• [Dataset entries]:

####################

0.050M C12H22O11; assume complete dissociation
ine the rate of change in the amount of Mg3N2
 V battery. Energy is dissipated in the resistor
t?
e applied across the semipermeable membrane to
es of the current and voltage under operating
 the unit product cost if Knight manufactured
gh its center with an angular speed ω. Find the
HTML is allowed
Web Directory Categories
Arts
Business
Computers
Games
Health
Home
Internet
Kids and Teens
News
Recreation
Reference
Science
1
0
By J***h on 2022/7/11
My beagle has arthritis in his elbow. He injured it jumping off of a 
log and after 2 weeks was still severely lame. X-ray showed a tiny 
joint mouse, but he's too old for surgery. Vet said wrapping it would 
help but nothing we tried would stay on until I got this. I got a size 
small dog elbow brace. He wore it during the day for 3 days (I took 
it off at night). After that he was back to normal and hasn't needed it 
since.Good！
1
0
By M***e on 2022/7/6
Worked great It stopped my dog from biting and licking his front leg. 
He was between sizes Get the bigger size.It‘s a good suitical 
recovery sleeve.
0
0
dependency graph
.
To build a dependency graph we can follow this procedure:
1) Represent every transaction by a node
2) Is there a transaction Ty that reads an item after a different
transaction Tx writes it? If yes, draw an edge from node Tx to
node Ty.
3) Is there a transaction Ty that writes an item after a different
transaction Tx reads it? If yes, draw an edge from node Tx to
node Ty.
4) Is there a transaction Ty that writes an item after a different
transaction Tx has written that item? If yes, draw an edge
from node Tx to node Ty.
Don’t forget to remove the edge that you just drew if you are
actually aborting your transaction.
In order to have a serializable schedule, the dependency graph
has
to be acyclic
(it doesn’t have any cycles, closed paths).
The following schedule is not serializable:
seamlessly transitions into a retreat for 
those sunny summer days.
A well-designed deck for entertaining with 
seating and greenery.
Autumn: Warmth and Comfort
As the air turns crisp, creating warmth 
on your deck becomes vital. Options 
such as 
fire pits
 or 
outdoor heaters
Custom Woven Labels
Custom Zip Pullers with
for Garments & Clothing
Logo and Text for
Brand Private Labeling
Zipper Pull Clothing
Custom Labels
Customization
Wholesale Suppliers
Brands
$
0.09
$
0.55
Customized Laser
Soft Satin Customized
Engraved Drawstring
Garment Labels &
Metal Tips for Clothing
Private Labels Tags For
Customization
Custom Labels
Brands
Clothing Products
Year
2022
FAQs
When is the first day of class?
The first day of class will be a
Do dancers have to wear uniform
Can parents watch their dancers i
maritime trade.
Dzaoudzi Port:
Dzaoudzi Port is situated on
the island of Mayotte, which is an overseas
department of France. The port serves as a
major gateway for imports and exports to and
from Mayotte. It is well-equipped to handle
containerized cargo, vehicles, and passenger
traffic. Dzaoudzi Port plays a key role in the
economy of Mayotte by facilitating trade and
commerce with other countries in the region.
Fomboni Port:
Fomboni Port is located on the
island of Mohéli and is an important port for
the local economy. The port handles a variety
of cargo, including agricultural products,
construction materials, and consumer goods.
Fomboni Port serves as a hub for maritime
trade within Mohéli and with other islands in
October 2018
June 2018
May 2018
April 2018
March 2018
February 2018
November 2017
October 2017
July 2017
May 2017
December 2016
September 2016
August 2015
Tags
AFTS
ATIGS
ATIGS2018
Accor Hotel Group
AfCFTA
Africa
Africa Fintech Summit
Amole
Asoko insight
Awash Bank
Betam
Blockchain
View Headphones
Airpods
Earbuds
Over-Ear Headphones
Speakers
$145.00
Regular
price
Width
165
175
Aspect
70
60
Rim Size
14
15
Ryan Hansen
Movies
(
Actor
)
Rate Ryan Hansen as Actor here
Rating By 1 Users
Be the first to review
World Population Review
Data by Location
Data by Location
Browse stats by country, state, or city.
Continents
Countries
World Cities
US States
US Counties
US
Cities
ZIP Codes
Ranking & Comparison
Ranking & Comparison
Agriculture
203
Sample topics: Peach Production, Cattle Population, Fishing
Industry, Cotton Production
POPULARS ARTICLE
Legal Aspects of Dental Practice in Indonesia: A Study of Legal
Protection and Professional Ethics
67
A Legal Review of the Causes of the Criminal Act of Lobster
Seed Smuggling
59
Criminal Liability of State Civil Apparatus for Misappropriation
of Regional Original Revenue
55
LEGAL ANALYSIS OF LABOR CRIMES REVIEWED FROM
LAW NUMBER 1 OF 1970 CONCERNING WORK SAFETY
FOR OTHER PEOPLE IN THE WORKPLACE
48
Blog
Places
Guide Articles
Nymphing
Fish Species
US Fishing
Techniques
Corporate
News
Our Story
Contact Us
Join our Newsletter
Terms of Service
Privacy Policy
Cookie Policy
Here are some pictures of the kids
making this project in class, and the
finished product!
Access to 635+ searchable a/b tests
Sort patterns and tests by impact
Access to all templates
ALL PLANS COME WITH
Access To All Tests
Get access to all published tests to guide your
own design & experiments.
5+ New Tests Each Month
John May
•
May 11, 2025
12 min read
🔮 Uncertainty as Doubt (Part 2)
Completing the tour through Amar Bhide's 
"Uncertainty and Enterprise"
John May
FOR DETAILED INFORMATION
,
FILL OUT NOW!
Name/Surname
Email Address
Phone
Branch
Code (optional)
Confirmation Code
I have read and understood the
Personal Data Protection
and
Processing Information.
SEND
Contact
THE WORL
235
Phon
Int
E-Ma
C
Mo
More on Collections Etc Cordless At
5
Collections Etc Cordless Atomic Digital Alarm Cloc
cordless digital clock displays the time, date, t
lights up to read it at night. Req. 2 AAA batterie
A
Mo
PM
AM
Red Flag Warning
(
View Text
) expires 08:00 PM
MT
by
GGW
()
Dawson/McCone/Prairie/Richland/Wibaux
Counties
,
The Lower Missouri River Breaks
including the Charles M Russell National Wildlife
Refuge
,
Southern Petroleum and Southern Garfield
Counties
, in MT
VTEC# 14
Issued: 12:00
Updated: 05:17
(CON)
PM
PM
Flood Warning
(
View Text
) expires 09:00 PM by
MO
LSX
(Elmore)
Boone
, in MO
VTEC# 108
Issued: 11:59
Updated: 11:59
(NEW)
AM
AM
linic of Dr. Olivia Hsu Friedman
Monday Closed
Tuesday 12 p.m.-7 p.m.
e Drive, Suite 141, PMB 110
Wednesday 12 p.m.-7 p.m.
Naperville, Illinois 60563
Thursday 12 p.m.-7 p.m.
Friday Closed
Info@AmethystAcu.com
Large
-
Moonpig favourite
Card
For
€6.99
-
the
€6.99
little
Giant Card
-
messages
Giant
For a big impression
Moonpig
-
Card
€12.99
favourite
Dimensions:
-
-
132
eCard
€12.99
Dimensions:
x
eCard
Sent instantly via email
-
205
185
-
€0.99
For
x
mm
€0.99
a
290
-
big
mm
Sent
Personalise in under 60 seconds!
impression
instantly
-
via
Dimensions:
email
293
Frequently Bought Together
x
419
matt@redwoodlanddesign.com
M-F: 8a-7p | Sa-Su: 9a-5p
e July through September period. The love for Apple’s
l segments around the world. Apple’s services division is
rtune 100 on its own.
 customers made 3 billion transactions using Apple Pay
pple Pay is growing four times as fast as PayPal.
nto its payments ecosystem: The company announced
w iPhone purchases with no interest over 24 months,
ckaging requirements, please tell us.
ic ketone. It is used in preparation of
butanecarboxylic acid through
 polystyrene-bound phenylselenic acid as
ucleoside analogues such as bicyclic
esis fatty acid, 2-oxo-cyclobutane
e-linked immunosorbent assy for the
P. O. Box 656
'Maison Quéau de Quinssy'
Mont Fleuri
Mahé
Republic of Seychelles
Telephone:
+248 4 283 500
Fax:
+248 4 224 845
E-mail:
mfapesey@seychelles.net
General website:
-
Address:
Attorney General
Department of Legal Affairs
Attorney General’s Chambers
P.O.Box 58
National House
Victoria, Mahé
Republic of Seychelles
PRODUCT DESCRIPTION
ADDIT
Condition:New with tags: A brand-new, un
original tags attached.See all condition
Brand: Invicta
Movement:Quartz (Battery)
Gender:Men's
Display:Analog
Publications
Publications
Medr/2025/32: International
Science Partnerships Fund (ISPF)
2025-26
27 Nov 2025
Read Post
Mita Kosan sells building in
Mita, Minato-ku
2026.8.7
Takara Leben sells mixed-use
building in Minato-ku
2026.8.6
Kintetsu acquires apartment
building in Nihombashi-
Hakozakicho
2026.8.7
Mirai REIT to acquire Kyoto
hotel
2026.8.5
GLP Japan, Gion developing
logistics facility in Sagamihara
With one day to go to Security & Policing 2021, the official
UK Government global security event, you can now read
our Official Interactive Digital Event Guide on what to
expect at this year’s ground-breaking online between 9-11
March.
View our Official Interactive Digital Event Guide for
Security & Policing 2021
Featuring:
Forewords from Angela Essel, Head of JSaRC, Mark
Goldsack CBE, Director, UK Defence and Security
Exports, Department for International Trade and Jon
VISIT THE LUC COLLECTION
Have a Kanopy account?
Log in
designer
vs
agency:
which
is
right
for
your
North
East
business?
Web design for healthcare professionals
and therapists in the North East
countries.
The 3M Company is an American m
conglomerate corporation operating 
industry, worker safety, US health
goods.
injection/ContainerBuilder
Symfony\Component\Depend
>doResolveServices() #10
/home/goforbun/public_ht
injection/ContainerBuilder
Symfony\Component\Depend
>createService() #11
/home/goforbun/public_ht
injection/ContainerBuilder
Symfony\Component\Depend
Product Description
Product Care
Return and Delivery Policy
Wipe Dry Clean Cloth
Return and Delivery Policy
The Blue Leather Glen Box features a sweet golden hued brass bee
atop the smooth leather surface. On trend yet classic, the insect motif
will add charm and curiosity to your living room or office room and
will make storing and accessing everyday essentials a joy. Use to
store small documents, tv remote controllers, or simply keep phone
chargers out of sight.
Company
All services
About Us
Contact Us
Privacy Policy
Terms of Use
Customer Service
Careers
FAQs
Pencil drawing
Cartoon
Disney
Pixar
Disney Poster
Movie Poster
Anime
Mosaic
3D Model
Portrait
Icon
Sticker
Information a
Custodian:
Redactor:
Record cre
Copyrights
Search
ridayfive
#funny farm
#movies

####################

• [Your instructions]:
Of the lines above, output exactly those from the line bearing "Wipe Dry Clean Cloth" through the line bearing "Information a", inclusive.

• [Answer area]:
Wipe Dry Clean Cloth
Return and Delivery Policy
The Blue Leather Glen Box features a sweet golden hued brass bee
atop the smooth leather surface. On trend yet classic, the insect motif
will add charm and curiosity to your living room or office room and
will make storing and accessing everyday essentials a joy. Use to
store small documents, tv remote controllers, or simply keep phone
chargers out of sight.
Company
All services
About Us
Contact Us
Privacy Policy
Terms of Use
Customer Service
Careers
FAQs
Pencil drawing
Cartoon
Disney
Pixar
Disney Poster
Movie Poster
Anime
Mosaic
3D Model
Portrait
Icon
Sticker
Information a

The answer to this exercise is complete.